My third episode was a bad one, almost as bad as the one that sent me to McLean. Early one Saturday after a sleepless night, my overactive mind became convinced that the key to immortality was gardening, so I spent the day in our backyard digging holes and filling them with seeds. I’d run out of seeds by the early afternoon, so I started filling the holes with household objects. It had something to do with magnetism, I thought, and embarked on a strategic outdoor furniture arrangement to summon ambient electricity to feed the plants. When it started raining diamonds, I knew I was on the right track.

That night, I went through all of the motions to prepare for a date with Juliette: haircut, shower, shave, freshly ironed shirt. We had plans to meet in the East Village, and for some reason, I decided not to take the subway or a cab. I wanted to walk across the Williamsburg Bridge. Juliette called me when I was about halfway across and we decided to meet in Tompkins Square Park. 

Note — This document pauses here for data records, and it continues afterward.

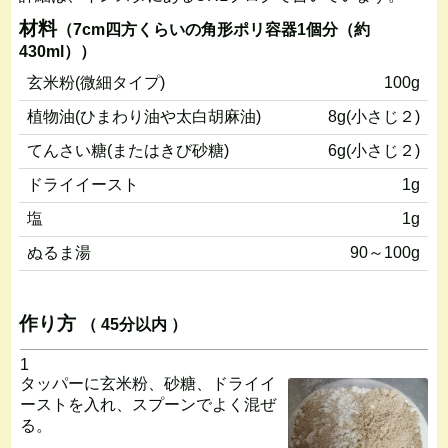
材料
（7cm四方くらいの角形ポリ容器1個分（約
430ml））
玄米粉(微細タイプ)
100g
植物油(ひまわり油や太白胡麻油)
8g(小さじ２)
てんさい糖(またはきび砂糖)
6g(小さじ２)
ドライイースト
1g
塩
1g
ぬるま湯
90～100g
作り方
（ 45分以内 ）
1
タッパーに玄米粉、砂糖、ドライイ
ーストを入れ、スプーンでよく混ぜ
る。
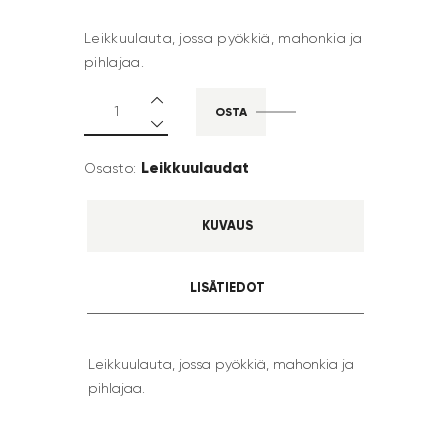
Leikkuulauta, jossa pyökkiä, mahonkia ja
pihlajaa.
OSTA
Leikkuulaudat
Osasto:
KUVAUS
LISÄTIEDOT
Leikkuulauta, jossa pyökkiä, mahonkia ja
pihlajaa.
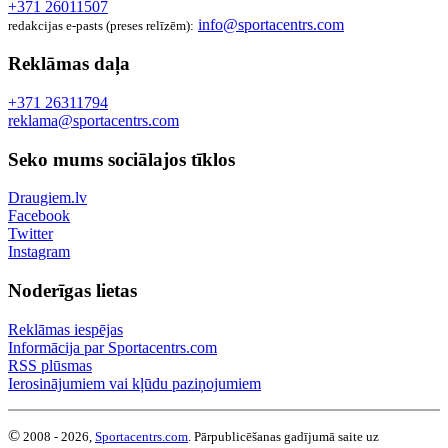
+371 26011507
info@sportacentrs.com
redakcijas e-pasts (preses relīzēm):
Reklāmas daļa
+371 26311794
reklama@sportacentrs.com
Seko mums sociālajos tīklos
Draugiem.lv
Facebook
Twitter
Instagram
Noderīgas lietas
Reklāmas iespējas
Informācija par Sportacentrs.com
RSS plūsmas
Ierosinājumiem vai kļūdu paziņojumiem
©
2008 - 2026,
Sportacentrs.com
. Pārpublicēšanas gadījumā saite uz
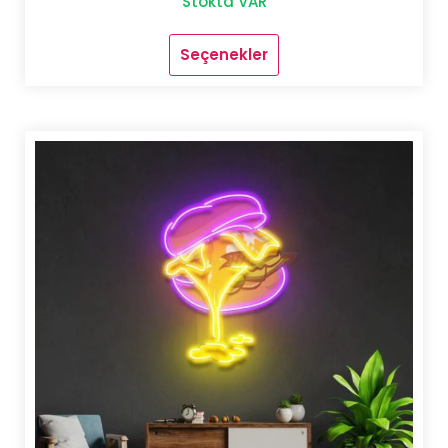
Stokta VAR
Seçenekler
Bu
ürünün
birden
fazla
varyasyonu
var.
Seçenekler
ürün
sayfasından
seçilebilir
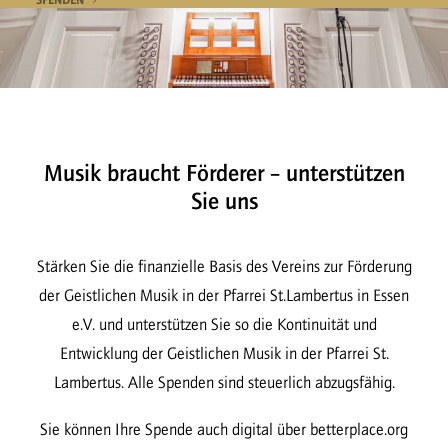
SPENDEN
Musik braucht Förderer – unterstützen
Sie uns
Stärken Sie die finanzielle Basis des Vereins zur Förderung
der Geistlichen Musik in der Pfarrei St.Lambertus in Essen
e.V. und unterstützen Sie so die Kontinuität und
Entwicklung der Geistlichen Musik in der Pfarrei St.
Lambertus. Alle Spenden sind steuerlich abzugsfähig.
Sie können Ihre Spende auch digital über betterplace.org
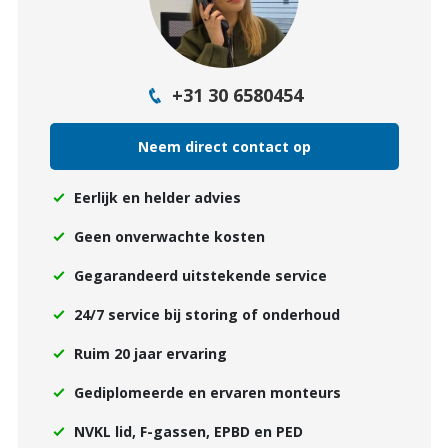
+31 30 6580454
Neem direct contact op
Eerlijk en helder advies
Geen onverwachte kosten
Gegarandeerd uitstekende service
24/7 service bij storing of onderhoud
Ruim 20 jaar ervaring
Gediplomeerde en ervaren monteurs
NVKL lid, F-gassen, EPBD en PED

Along the way I got distracted. I visited bodegas. I took circuitous routes. What should have been a fifteen-minute walk took nearly an hour, and by the time I showed up Juliette was gone. I looked around for a few minutes, then headed back to the bridge. I was halfway across when a cold, slick rain started. Juliette called, angry, around then.

“Where were you?” she yelled through her heavy Marseilles accent.

“I was walking there,” I replied with my eyes blinking fast from the heavy rain. “I must have underestimated the distance.”

 “What did you expect me to do? Stand there and wait for you? Why didn’t you just take a cab?”

 I had no reply. 

“You were confused,” she said, and she was right. After managing my illness for the better part of a decade, I had committed so many warning signs to memory that, even through the funhouse mirror of a manic episode, I could sometimes recognize the failures of my own mind. For one brief moment I saw what Juliette saw: a confused boy in soaked clothes, insane and alone. 

Three weeks later, after a series of interventions from family and friends, I checked into a mental health clinic in Maine, near my father’s family. Eventually I returned to New York, got a new job, and began integrating myself back into sane society. I have been stable for four months, now. I am single.